As can be seen from Figure.1, in the critical state, the application’s performance remains below acceptable limits compared to the other states. In fair and serious thermal states, although there are no major differences in the sampling and prompt decoding tests, a significant difference is observed in the inference test.
We can control the energy impact of our test suite based on two parameters: the number of iterations determining how long the application will run, and the delay between iterations. Since delay is a sleep cycle for the application, the application’s energy impact decreases. In our tests, it has been observed that the thermal state does not exceed the fair range regardless of the number of iterations when a delay of 90 seconds is provided between prompts. However, considering the delay as the duration for the user to prepare input to the LLM, a 90-second delay is not practical from the perspective of a real usage scenario. For a more realistic scenario, our tests will be run with a five-second delay. The relationship between the number of iterations and the thermal state has been examined on an iPhone 14 Pro in Figure.2. According to Figure.2, the thermal state of the smartphone does not exceed the nominal range for up to three iterations. Larger iteration counts result in observations of fair and serious thermal states.
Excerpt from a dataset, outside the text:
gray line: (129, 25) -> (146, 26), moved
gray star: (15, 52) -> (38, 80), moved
To isolate results from the effects of high thermal states, we conducted all subsequent tests using the following configurations:
- Each test was run three times on each device with three iterations and the results were presented based on the average of the nine measurements.
- There was a five-second delay between iterations.
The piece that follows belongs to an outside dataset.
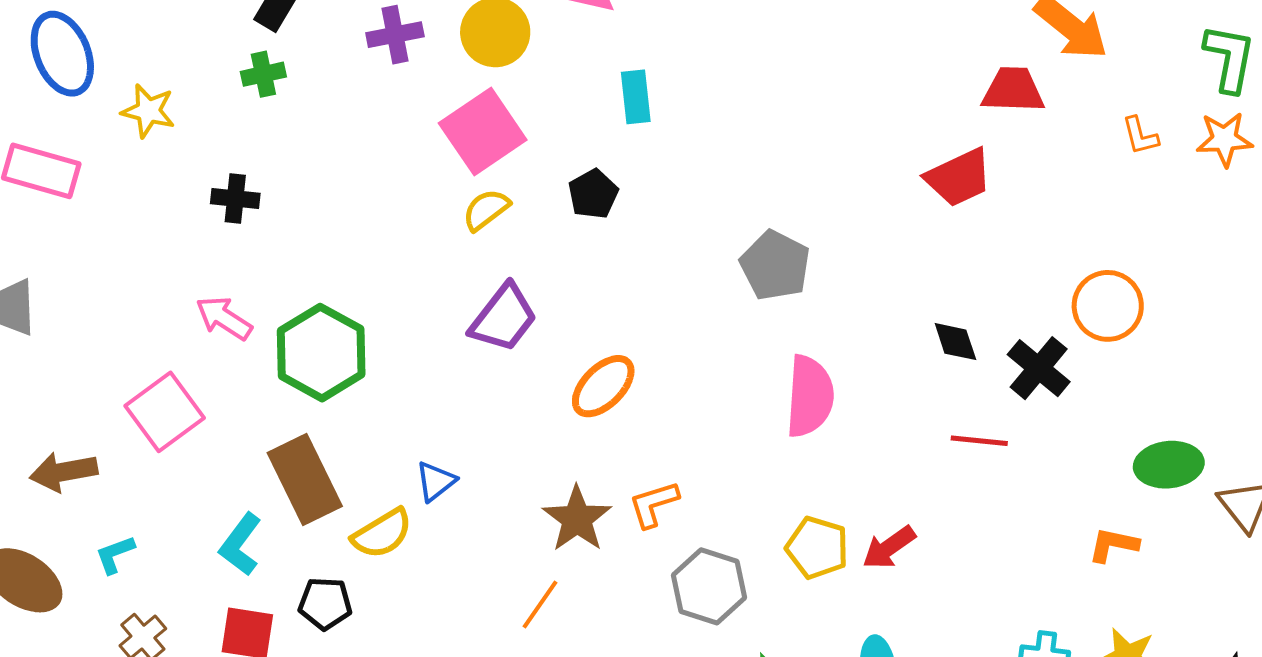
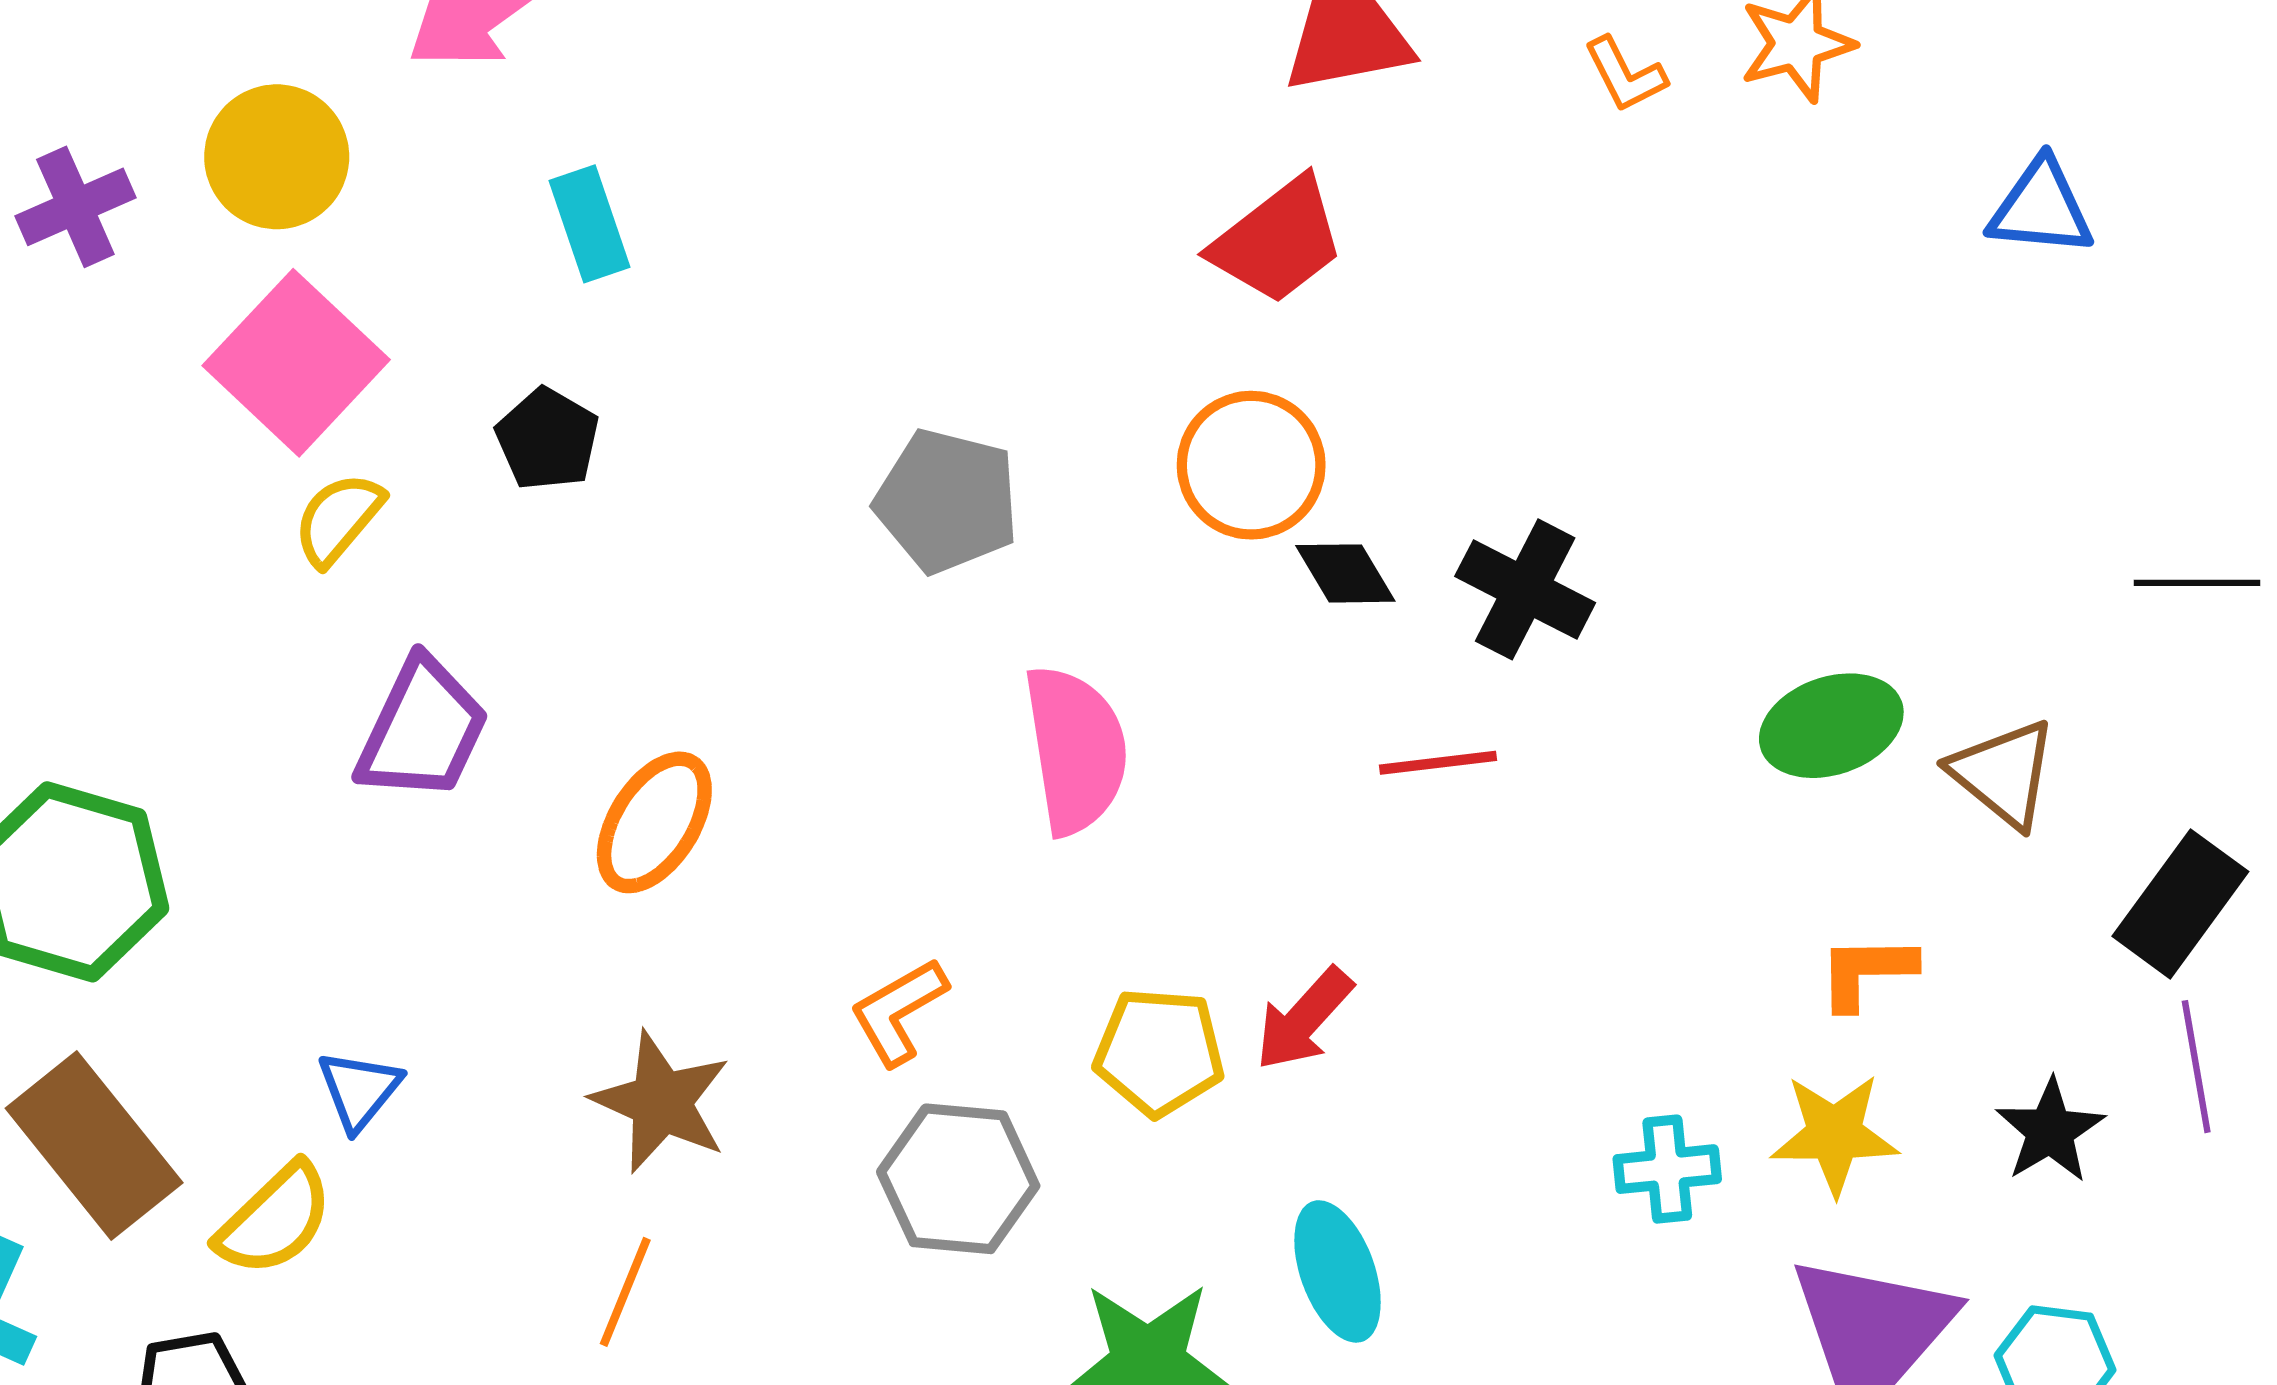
orange circle: (1108, 306) -> (1251, 465), moved
orange L-shape: (654, 504) -> (899, 1012), moved
orange L-shape: (1113, 545) -> (1866, 972), moved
- For each test iteration, the entire context was reset, and the model was prompted with the question, “Why is the sky blue?”.
- To isolate the test results from delays caused by factors such as initialization, late binding, etc, a proper one-time warm-up was applied.
- Eight threads were used to schedule the Metal shaders.
- The LLM’s context length and batch length configurations were set to 1024 and 512, respectively.
- The sampling approach employed is “greedy sampling”, where the most probable token is consistently chosen as the next in the sequence, resulting in deterministic text generation.
4.1 Sampling Performance
The selected LLM’s sampling performance for varying iPhone models was evaluated based on the number of tokens sampled per second. Sampling refers to picking the next token based on the probability distribution over the LLM’s vocabulary. Our goal being to investigate the throughput of the same sampling method on different smartphones, different sampling methods were not investigated, and the tests were run with the greedy sampling. Figure.3 presents the token sampling throughput across different iPhone models.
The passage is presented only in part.